Pour Esma Ismaïlova, l’enjeu est d’améliorer la captation du signal en provenance des patients et patientes dans le cas d’un système portable. « Les cabinets médicaux ou les institutions de soin disposent de technologies robustes pour collecter des signaux physiologiques, mais hors de ce cadre clinique, ça se complexifie », constate-t-elle. « Le signal enregistré par un capteur portable sort souvent très bruité et très faible ». En conséquence, le traiter requiert une technologie plus importante – un ordinateur – et notamment plus d’énergie pour faire tourner les algorithmes. Pour y remédier, la chercheuse explore l’association d’électrodes passives et actives susceptibles de capter et transmettre le signal de façon plus robuste afin d’en améliorer la qualité.
Deux approches pour capter un signal physiologique de qualité
Pour ces électrodes, Esma Ismaïlova utilise également des matériaux organiques, à base de polymères conducteurs. Leur particularité : la conduction de signaux électriques mais également ioniques, permettant la traduction d’un signal biologique en signal électrique. Les polymères conducteurs sont en outre plus compatibles avec le corps humain car plus souples et mécaniquement adaptatifs, donc ergonomiques.

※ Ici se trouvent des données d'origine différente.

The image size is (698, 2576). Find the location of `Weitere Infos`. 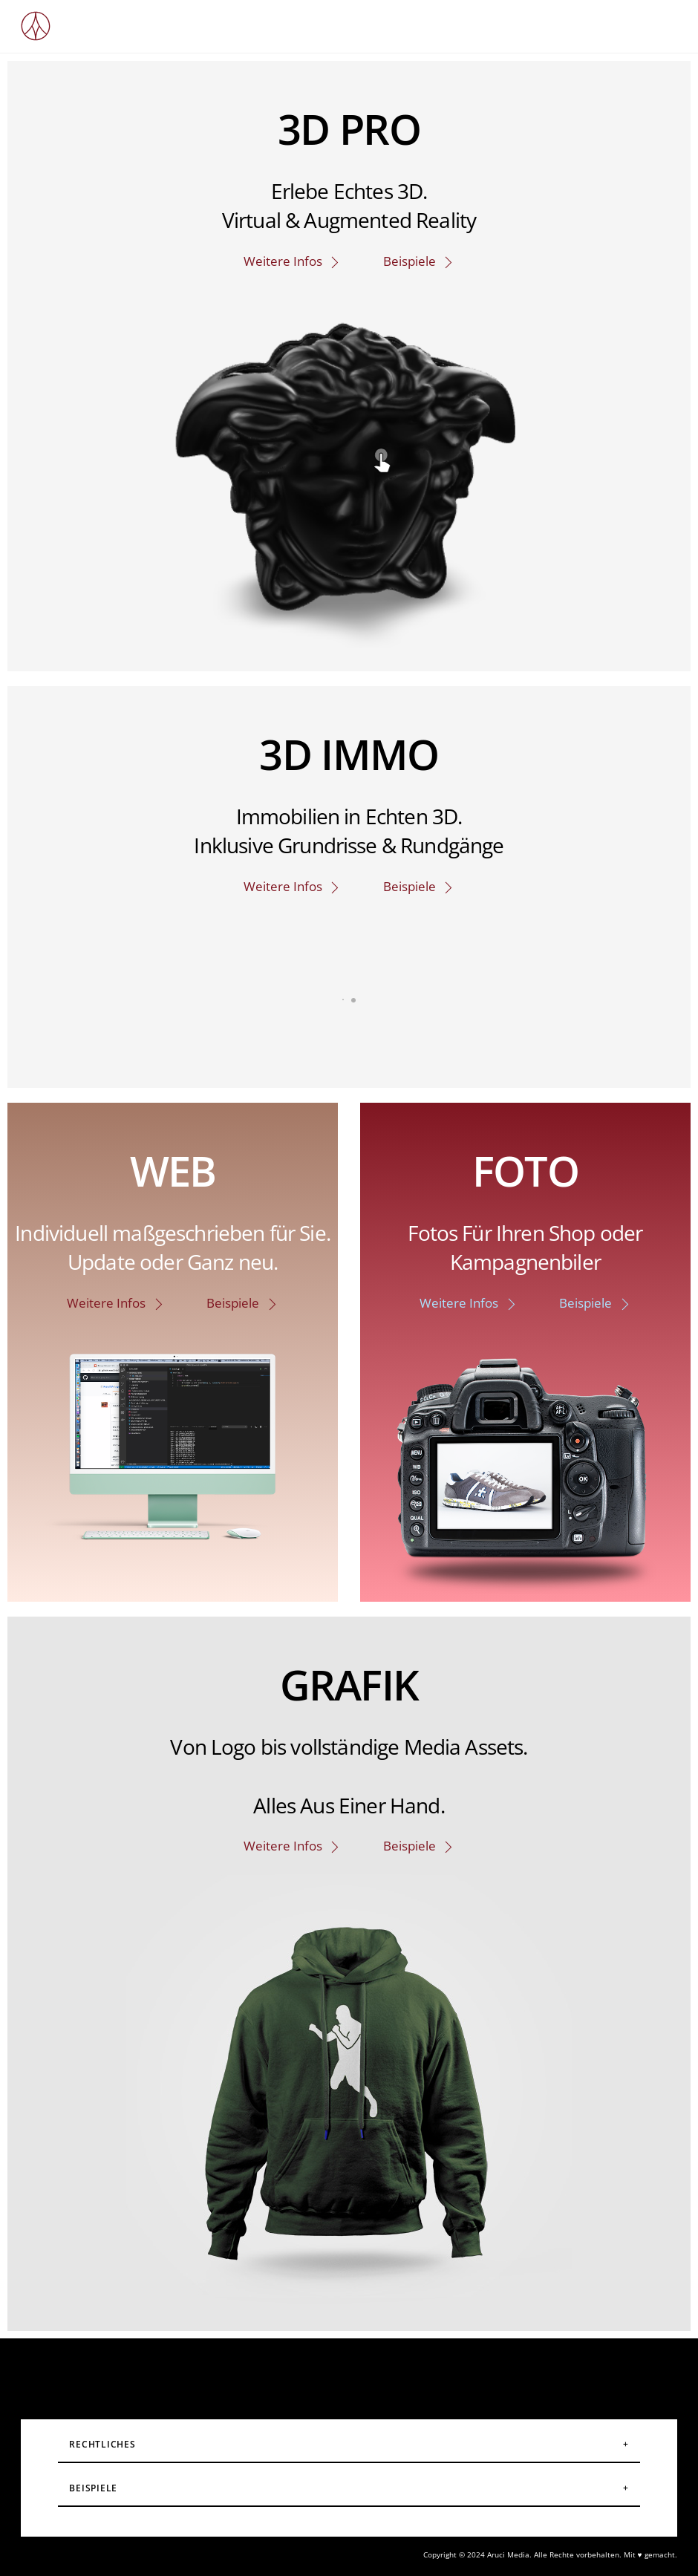

Weitere Infos is located at coordinates (293, 261).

D’un côté, l’électrode passive est un dispositif de suivi électronique : elle enregistre le signal physiologique sous forme de variation de potentiel, mais ne le transforme pas. Le traitement est toujours réalisé par ordinateur. En revanche, le signal enregistré est propre, avec peu d’artefacts, il n’a pas besoin d’être excessivement purifié pour récupérer les informations critiques ce qui implique un traitement plus simple et moins énergivore.
D’où l’intérêt exacerbé de combiner cette électrode à un transistor électrochimique organique (OECT) pour créer une électrode active. Développée au département de bioélectronique de Mines Saint-Étienne, cette électrode innovante est capable d’enregistrer le potentiel, de l’amplifier et de le traduire en signal électrique. Les OECT sont très performants dans la traduction des signaux biologiques et moins sensibles aux effets de bruits environnementaux (mouvements, champs électromagnétiques, …), ce qui permet là-encore de récupérer un signal propre et de bonne qualité, conditionné et compatible, pour faciliter ensuite le calcul on chip.

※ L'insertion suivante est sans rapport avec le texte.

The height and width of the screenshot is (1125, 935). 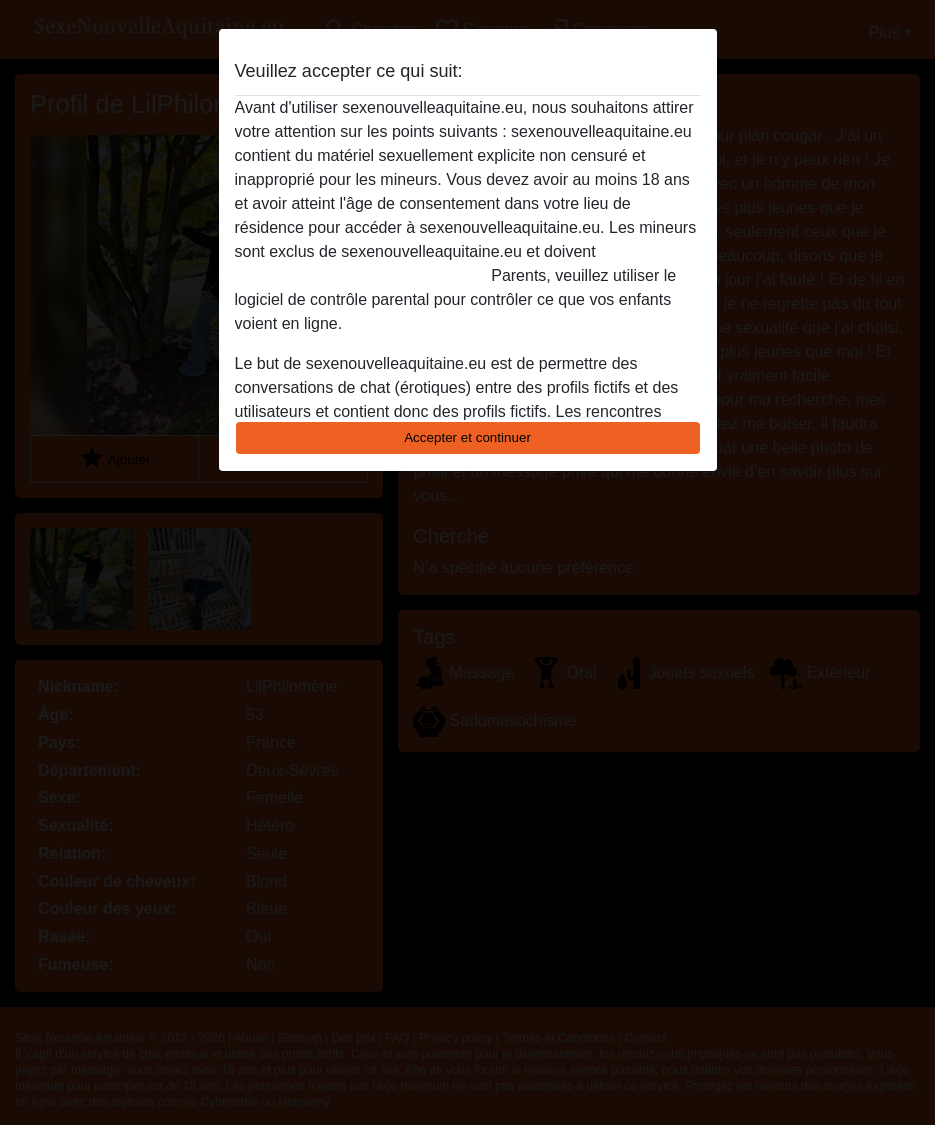 I want to click on Accepter et continuer, so click(x=467, y=437).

La Rotonde, un CCSTI pour la dissémination du projet
BAYFLEX prévoit un volet de diffusion auprès de différents publics : les scientifiques par le biais de publications dans des revues et conférences, les industriels et utilisateurs finaux par le biais de démonstrations, mais aussi le grand public. Pour cette dernière cible, le consortium souhaite s’appuyer sur les capacités de médiation de La Rotonde, le Centre de Culture Scientifique Technique et Industrielle (CCSTI) de Mines Saint-Étienne.

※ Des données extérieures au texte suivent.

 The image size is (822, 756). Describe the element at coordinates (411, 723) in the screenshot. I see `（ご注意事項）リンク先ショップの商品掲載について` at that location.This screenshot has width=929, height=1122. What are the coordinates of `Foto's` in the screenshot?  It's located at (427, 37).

Par le biais d’un atelier à destination des communautés non scientifiques, les chercheurs et chercheuses impliqués espèrent réussir à transmettre efficacement les nombreux concepts clés abordés par ce projet multidisciplinaire. « BAYFLEX parle de capteurs électrophysiologiques, de matériaux organiques, de neuromorphiques, de bioélectronique, de modélisations physiques, de traitement computationnel… Une activité ludique nous semble pertinente pour bien communiquer sur ce projet, sans générer de mauvaises compréhensions ou interprétations. Ce que nous voulons surtout transmettre, c’est qu’aujourd’hui, nous sommes capables de développer de l’électronique au service de la société, qui soit plus verte, moins énergivore et accessible au plus grand nombre », résume Esma Ismaïlova.